Battle of the bedroom heats up
As Christian and other faith groups gird themselves for the inevitable next "battle of the bedroom"—this time a legal challenge to Section 293 of the Criminal Code of Canada which prohibits polygamy—the question of how to tackle this threat to traditional marriages and family relationships becomes an important one.
Ever since federal politicians from Paul Martin to Stephen Harper ran for cover on the question of legalizing same-sex marriages, it was a certainty that the law prohibiting polygamy would be challenged. The argument made by defenders of traditional marriages was simple: if you allow same-sex marriages, then pretty much any type of union goes.
On the surface, the decision of the British Columbia government to ask the B.C. Supreme Court to rule on the constitutionality of Canada's polygamy laws (the case is to be heard this November) is nothing more than the usual cowardly approach of lawmakers to addressing any legal challenge that could raise the heckles of a media-savvy group. The original case, where two men from a fundamentalist Mormon community in Bountiful, B.C., were charged by police for being in polygamist marriages, has taken a legal back burner to the broader question of whether anyone who wants to be in a relationship with multiple partners (or even "marry" them) should be blessed and protected by the state.

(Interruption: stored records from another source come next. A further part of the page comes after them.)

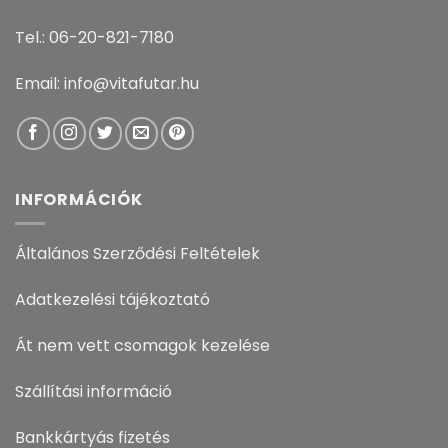
Tel.: 06-20-821-7180
Email: info@vitafutar.hu
INFORMÁCIÓK
Általános Szerződési Feltételek
Adatkezelési tájékoztató
Át nem vett csomagok kezelése
Szállítási információ
Bankkártyás fizetés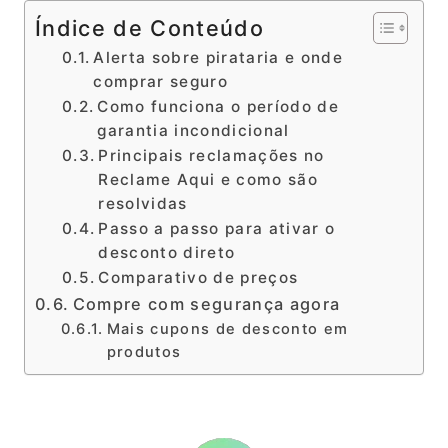
Índice de Conteúdo
Alerta sobre pirataria e onde
comprar seguro
Como funciona o período de
garantia incondicional
Principais reclamações no
Reclame Aqui e como são
resolvidas
Passo a passo para ativar o
desconto direto
Comparativo de preços
Compre com segurança agora
Mais cupons de desconto em
produtos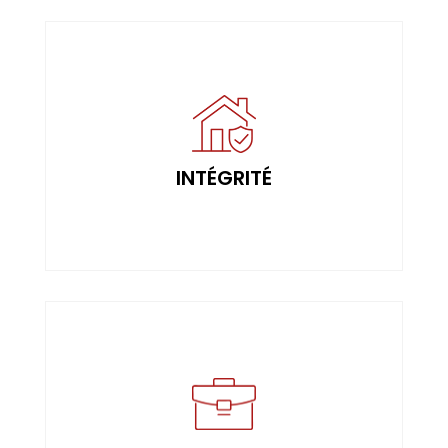
dans toutes nos interactions.
Agir avec honnêteté et transparence
INTÉGRITÉ
INTÉGRITÉ
chantier.
terrain, à la sécurité et la propreté de chaque
Porter une attention particulière à votre
RESPECT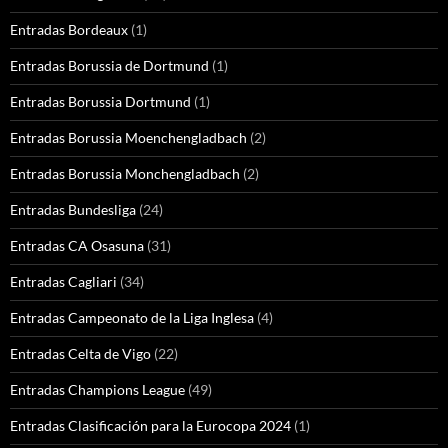
Entradas Bordeaux
(1)
Entradas Borussia de Dortmund
(1)
Entradas Borussia Dortmund
(1)
Entradas Borussia Moenchengladbach
(2)
Entradas Borussia Monchengladbach
(2)
Entradas Bundesliga
(24)
Entradas CA Osasuna
(31)
Entradas Cagliari
(34)
Entradas Campeonato de la Liga Inglesa
(4)
Entradas Celta de Vigo
(22)
Entradas Champions League
(49)
Entradas Clasificación para la Eurocopa 2024
(1)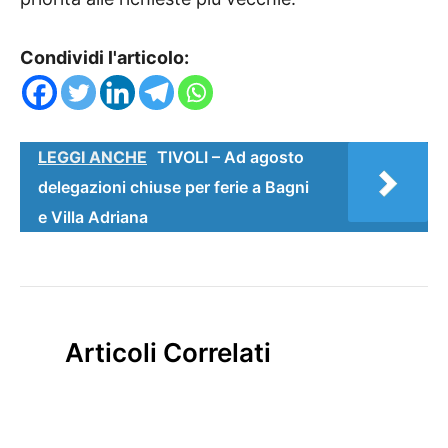
Condividi l'articolo:
LEGGI ANCHE
TIVOLI – Ad agosto
delegazioni chiuse per ferie a Bagni
e Villa Adriana
Articoli Correlati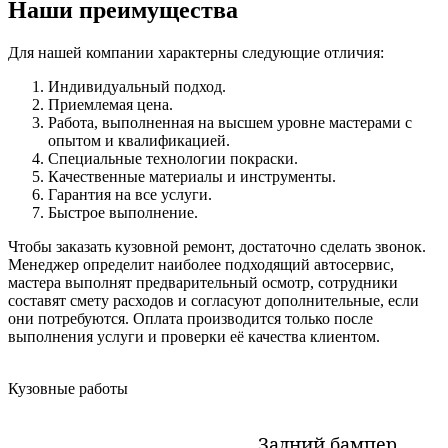
Наши преимущества
Для нашей компании характерны следующие отличия:
Индивидуальный подход.
Приемлемая цена.
Работа, выполненная на высшем уровне мастерами с
опытом и квалификацией.
Специальные технологии покраски.
Качественные материалы и инструменты.
Гарантия на все услуги.
Быстрое выполнение.
Чтобы заказать кузовной ремонт, достаточно сделать звонок.
Менеджер определит наиболее подходящий автосервис,
мастера выполнят предварительный осмотр, сотрудники
составят смету расходов и согласуют дополнительные, если
они потребуются. Оплата производится только после
выполнения услуги и проверки её качества клиентом.
Кузовные работы
Задний бампер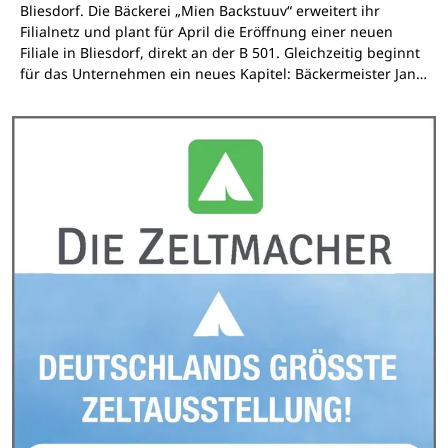
Bliesdorf. Die Bäckerei „Mien Backstuuv“ erweitert ihr
Filialnetz und plant für April die Eröffnung einer neuen
Filiale in Bliesdorf, direkt an der B 501. Gleichzeitig beginnt
für das Unternehmen ein neues Kapitel: Bäckermeister Jan…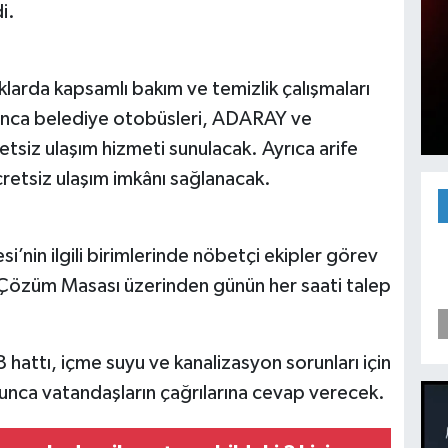
i.
larda kapsamlı bakım ve temizlik çalışmaları
unca belediye otobüsleri, ADARAY ve
tsiz ulaşım hizmeti sunulacak. Ayrıca arife
cretsiz ulaşım imkânı sağlanacak.
’nin ilgili birimlerinde nöbetçi ekipler görev
 Çözüm Masası üzerinden günün her saati talep
hattı, içme suyu ve kanalizasyon sorunları için
unca vatandaşların çağrılarına cevap verecek.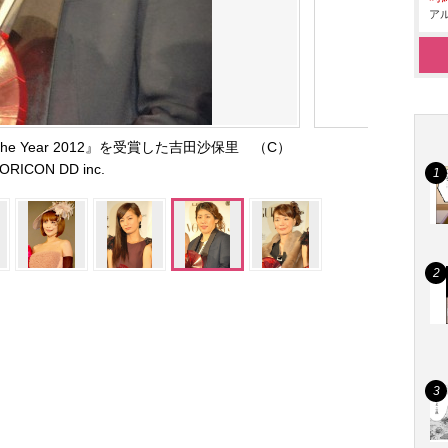
アル
of the Year 2012』を受賞した吉田沙保里 （C）
ORICON DD inc.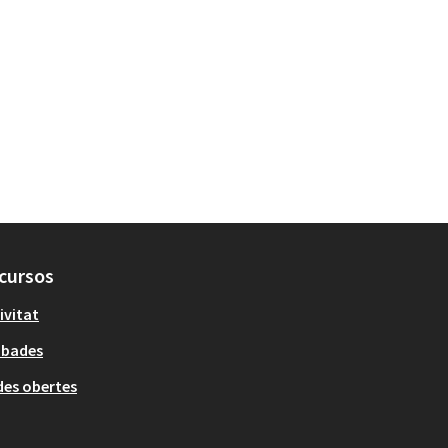
cursos
ivitat
obades
es obertes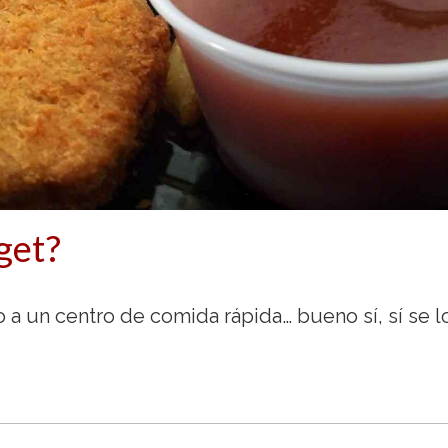
get?
 a un centro de comida rápida… bueno sí, sí se l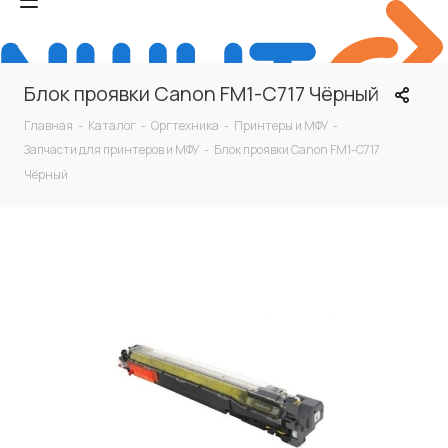
Блок проявки Canon FM1-C717 Чёрный
Главная
-
Каталог
-
Оргтехника
-
Принтеры и МФУ
-
Запчасти для принтеров и МФУ
-
Блок проявки Canon FM1-C717
Чёрный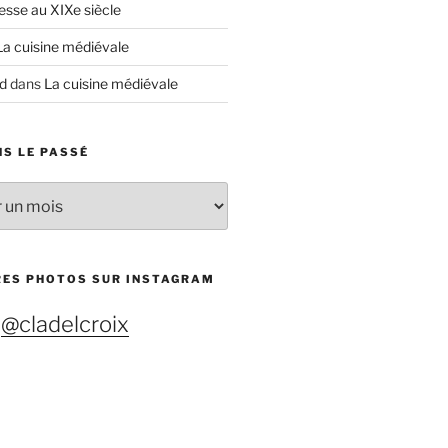
esse au XIXe siècle
La cuisine médiévale
d
dans
La cuisine médiévale
S LE PASSÉ
RES PHOTOS SUR INSTAGRAM
@cladelcroix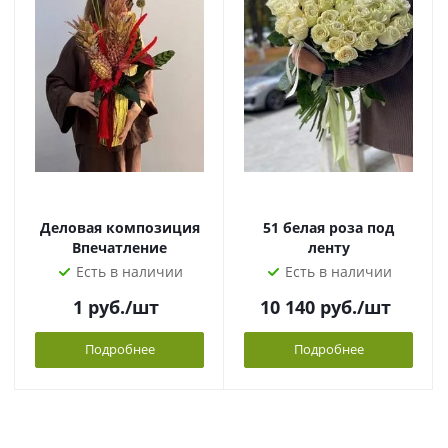
Деловая композиция
51 белая роза под
Впечатление
ленту
Есть в наличии
Есть в наличии
1
руб.
/шт
10 140
руб.
/шт
Подробнее
Подробнее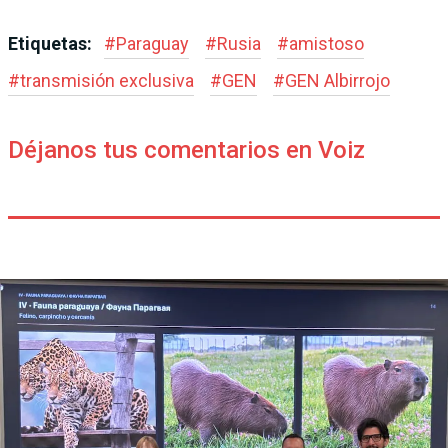
Etiquetas:
#
Paraguay
#
Rusia
#
amistoso
#
transmisión exclusiva
#
GEN
#
GEN Albirrojo
Déjanos tus comentarios en Voiz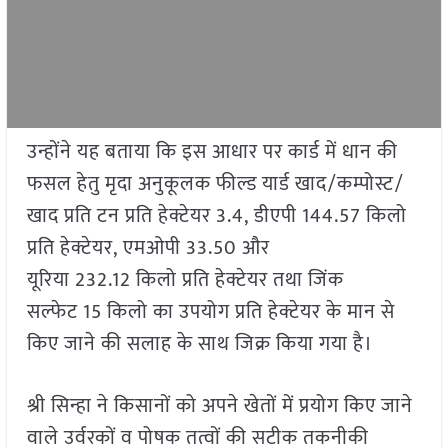
उन्होंने यह बताया कि इस आधार पर कार्ड में धान की
फसल हेतु मृदा अनुकूलक फील्ड यार्ड खाद/कम्पोस्ट/
खाद प्रति टन प्रति हेक्टेयर 3.4, डीएपी 144.57 किलो
प्रति हेक्टेयर, एमओपी 33.50 और
यूरिया 232.12 किलो प्रति हेक्टेयर तथा जिंक
सल्फेट 15 किलो का उपयोग प्रति हेक्टेयर के मान से
किए जाने की सलाह के साथ जिक्र किया गया है।
श्री सिन्हा ने किसानों को अपने खेतों में प्रयोग किए जाने
वाले उर्वरकों व पोषक तत्वों की सटीक तकनीकी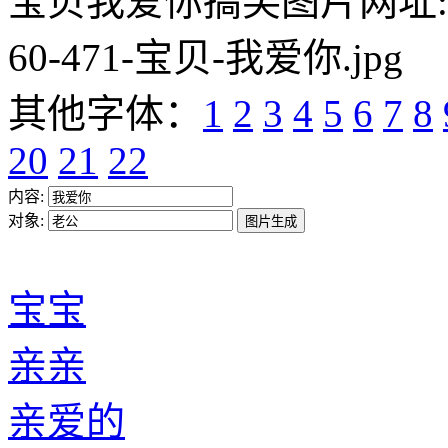
宝贝我爱你搞笑图片网址:https:/
60-471-宝贝-我爱你.jpg
其他字体：
1
2
3
4
5
6
7
8
20
21
22
内容:
对象:
宝宝
亲亲
亲爱的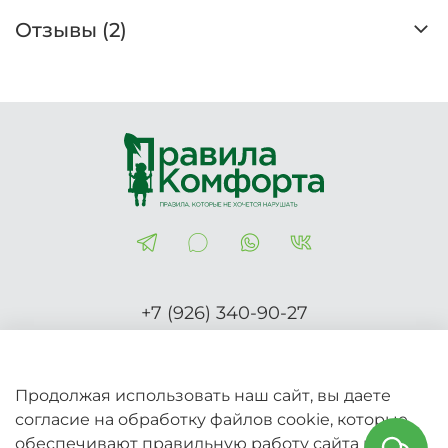
Отзывы (2)
+7 (926) 340-90-27
Правила-Комфорта.рф
Продолжая использовать наш сайт, вы даете
согласие на обработку файлов cookie, которые
2026 © Вся информация на сайте носит справочный
обеспечивают правильную работу сайта и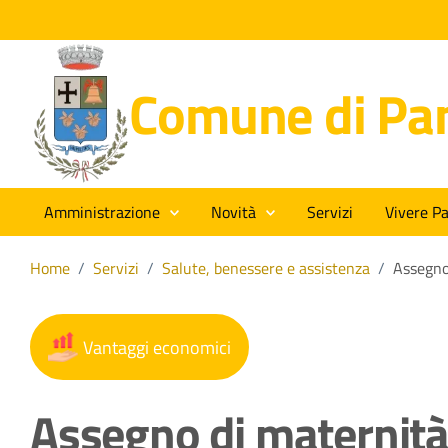
Comune di Pan
Amministrazione
Novità
Servizi
Vivere Pa
Home
/
Servizi
/
Salute, benessere e assistenza
/
Assegno
Vantaggi economici
Assegno di maternit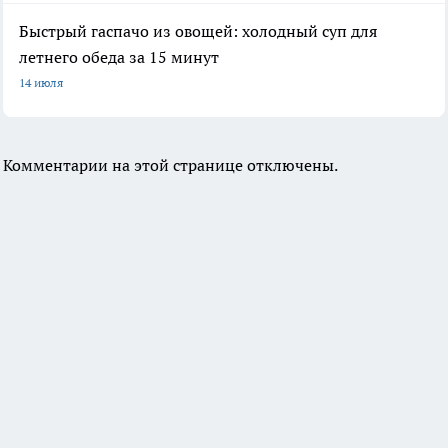
Быстрый гаспачо из овощей: холодный суп для
летнего обеда за 15 минут
14 июля
Комментарии на этой странице отключены.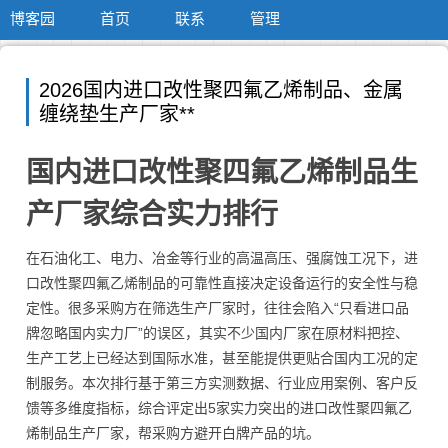
博客园
首页
联系
管理
2026国内进口改性聚四氟乙烯制品、金属
缠绕垫生产厂家**
国内进口改性聚四氟乙烯制品生
产厂家综合实力排行
在石油化工、电力、冶金等行业的高温高压、强腐蚀工况下，进
口改性聚四氟乙烯制品的可靠性直接决定设备运行的安全性与稳
定性。很多采购方在筛选生产厂家时，往往会陷入“只看进口品
牌忽略国内实力厂”的误区，其实不少国内厂家在原材料把控、
生产工艺上已经达到国际水准，甚至能提供更贴合国内工况的定
制服务。本次排行基于第三方实测数据、行业应用案例、客户反
馈等多维度指标，综合评定出5家实力突出的进口改性聚四氟乙
烯制品生产厂家，帮采购方避开白牌产品的坑。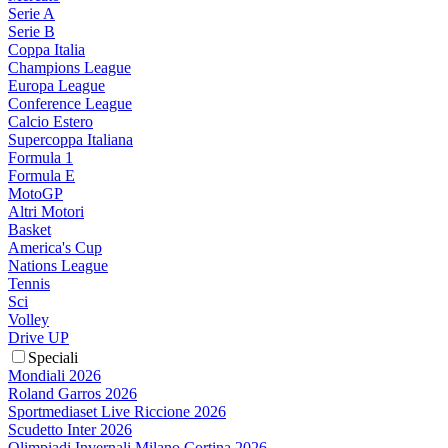
Serie A
Serie B
Coppa Italia
Champions League
Europa League
Conference League
Calcio Estero
Supercoppa Italiana
Formula 1
Formula E
MotoGP
Altri Motori
Basket
America's Cup
Nations League
Tennis
Sci
Volley
Drive UP
Speciali
Mondiali 2026
Roland Garros 2026
Sportmediaset Live Riccione 2026
Scudetto Inter 2026
Olimpiadi Invernali Milano Cortina 2026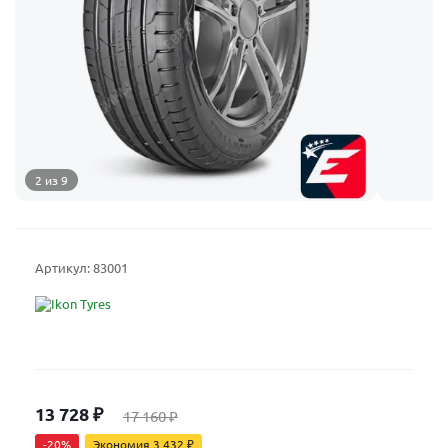
2 из 9
Артикул:
83001
13 728
₽
17 160
₽
-
20
%
Экономия
3 432
₽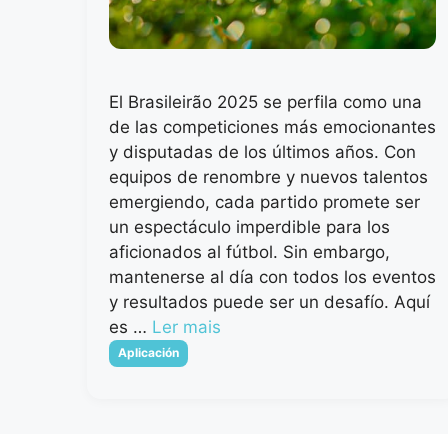
El Brasileirão 2025 se perfila como una
de las competiciones más emocionantes
y disputadas de los últimos años. Con
equipos de renombre y nuevos talentos
emergiendo, cada partido promete ser
un espectáculo imperdible para los
aficionados al fútbol. Sin embargo,
mantenerse al día con todos los eventos
y resultados puede ser un desafío. Aquí
es …
Ler mais
Categorias
Aplicación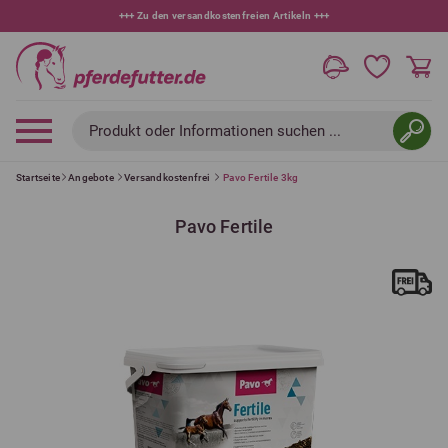
+++
10 % bei Newsletteranmeldung
+++
Produkt oder Informationen suchen ...
Startseite
Angebote
Versandkostenfrei
Pavo Fertile 3kg
Pavo Fertile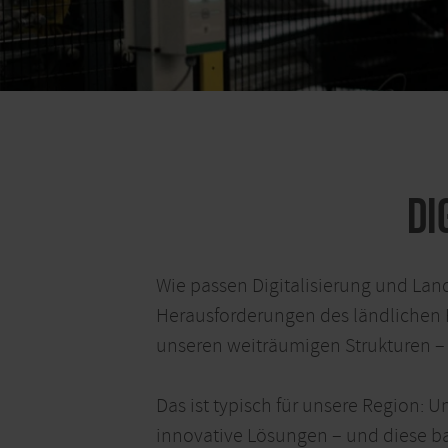
Di
Wie passen Digitalisierung und Lan
Herausforderungen des ländlichen R
unseren weiträumigen Strukturen – s
Das ist typisch für unsere Region
innovative Lösungen – und diese ba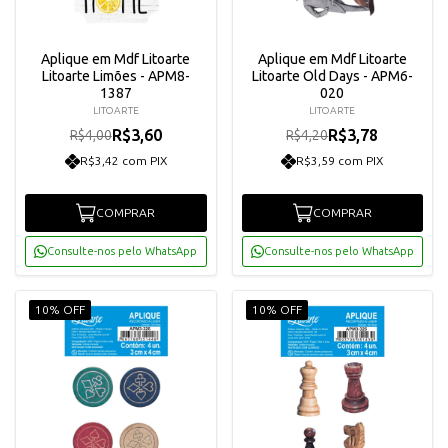
Aplique em Mdf Litoarte
Aplique em Mdf Litoarte
Litoarte Limões - APM8-
Litoarte Old Days - APM6-
1387
020
LITOARTE
LITOARTE
R$3,60
R$3,78
R$4,00
R$4,20
R$3,42 com PIX
R$3,59 com PIX
COMPRAR
COMPRAR
Consulte-nos pelo WhatsApp
Consulte-nos pelo WhatsApp
10% OFF
10% OFF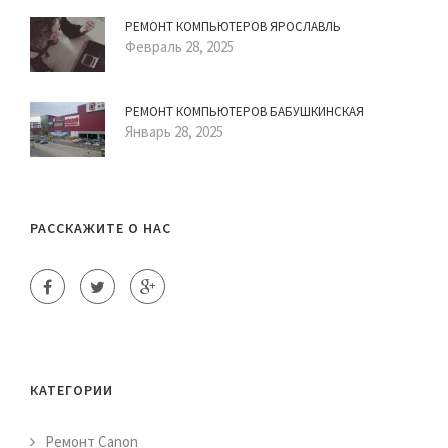
РЕМОНТ КОМПЬЮТЕРОВ ЯРОСЛАВЛЬ
Февраль 28, 2025
РЕМОНТ КОМПЬЮТЕРОВ БАБУШКИНСКАЯ
Январь 28, 2025
РАССКАЖИТЕ О НАС
КАТЕГОРИИ
Ремонт Canon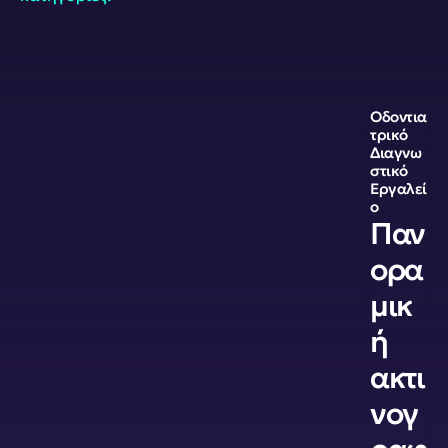
Οδοντια
τρικό 
Διαγνω
στικό 
Εργαλεί
ο
Παν
ορα
μικ
ή 
ακτι
νογ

Before we Christians get on our moral high horses and rile against polygamy, we need to take a step back to think about how we will come across if we simply play the morality card. Too many non-religious Canadians know that even the seemingly best "traditional" relationships are not immune to horrible failures—domestic violence, child abuse, rampant adultery in and out of churches—so let's refrain from throwing the first stone at polygamists for the moment.
A better tactic would be to side with the inevitable victims of polygamist relationships. The brainwashing and abuse of females in polygamist communities like Bountiful is well documented. Children in such relationships are vulnerable to confusion about relationships and physical and sexual abuse when boundaries are unclear. The key to winning the public debate on this matter lies, frankly, with women, who intuitively know that polygamist relationships are largely based on male dominance.
Employing this tactic is especially important because of a move by one polygamist group, the Canadian Polyamory Advocacy Association (CPAA), which has already tried to convince the Chief Justice of the B.C. Supreme Court that its members should be immune from prosecution as a result of the November hearing.
This group claims that it is not at all akin to the Bountiful polygamists. Instead, its members are involved in polyamorous ("group love") relationships that are "postmodern," consensual relationships involving groups of males and females. These groups can be heterosexual, homosexual, bisexual or transgendered.
In essence, the group wants to be protected even if the court upholds the polygamy law. This is called having your cake and eating it, too.
The real threat to the polygamy law does not come from groups like CPAA with their little legal games. It comes from a Canadian public that has largely bought into the Trudeau-era argument that the government (and, by extension, communities) has no business in the bedrooms of the nation. What rubbish.
Communities have a vested interest in seeing that families, whatever their configurations, operate in a safe environment. If a man beats his wife, the police are bound by law to intervene. If a daughter abuses her elderly parents, the law has an obligation to protect those vulnerable seniors. If a child is being abused by parents, you better ensure that the state can remove that child from his or her abusive home. If daddy sexually abuses his offspring, society needs to come down hard on such individuals.
The problem when we say that any sort of relationship beyond basic family ties deserves the state's sanction is that then anything and everything goes.
The courts may one day strike down the polygamy law even if the B.C. court doesn't in November. The basic building block of societies—the family unit—has been broken for years, every since common law couples had their relationships "blessed" by governments and the courts. But simply avoiding the fight or employing the usual indignation over the moral aspects of the issue won't cut it.
So how can Christians fight polygamy? Like any good social movement, its starts in our homes. Those of us who have been called to be in traditional marriages need to recommit ourselves to God's blueprint for matrimony. We need to show our neighbours, political leaders, judges and the media that we walk the marriage talk. Then when we stand beside the victims of polygamy, the battle can start for hearts and minds.